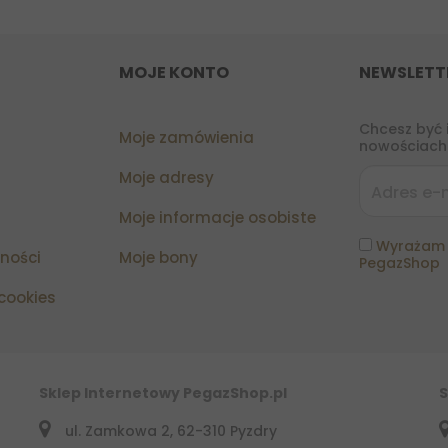
MOJE KONTO
NEWSLETT
Chcesz być 
Moje zamówienia
nowościach?
Moje adresy
Moje informacje osobiste
Wyrażam 
tności
Moje bony
PegazShop
 cookies
Sklep Internetowy PegazShop.pl
S
ul. Zamkowa 2, 62-310 Pyzdry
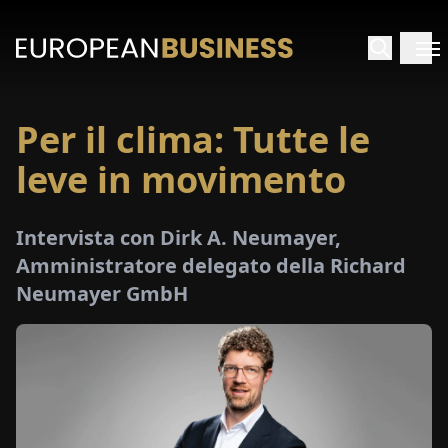
Per il clima: Tutte le
HOME
leve in movimento
TERVISTE
Intervista con Dirk A. Neumayer,
FONDIMENTI
Amministratore delegato della Richard
Neumayer GmbH
PECIALI
E-
PAPER
FIERE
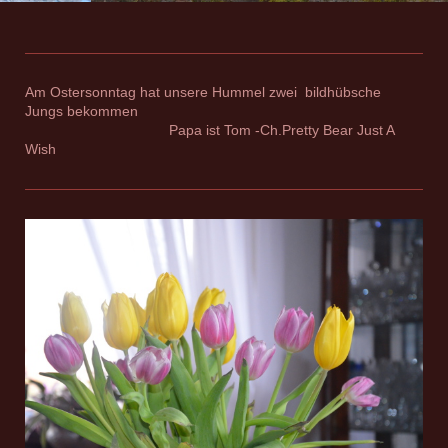
Am Ostersonntag hat unsere Hummel zwei bildhübsche
Jungs bekommen
Papa ist
Tom -Ch.Pretty Bear Just A
Wish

WORK REQUEST:
Reproduce word for word the lines running from the line with "nowościach?" through the end of the data, both included, and nothing else; leave out the pictures.

YOUR SOLUTION:
nowościach?
Moje adresy
Moje informacje osobiste
Wyrażam 
tności
Moje bony
PegazShop
 cookies
Sklep Internetowy PegazShop.pl
S
ul. Zamkowa 2, 62-310 Pyzdry
Per il clima: Tutte le
HOME
leve in movimento
TERVISTE
Intervista con Dirk A. Neumayer,
FONDIMENTI
Amministratore delegato della Richard
Neumayer GmbH
PECIALI
E-
PAPER
FIERE
Am Ostersonntag hat unsere Hummel zwei bildhübsche
Jungs bekommen
Papa ist
Tom -Ch.Pretty Bear Just A
Wish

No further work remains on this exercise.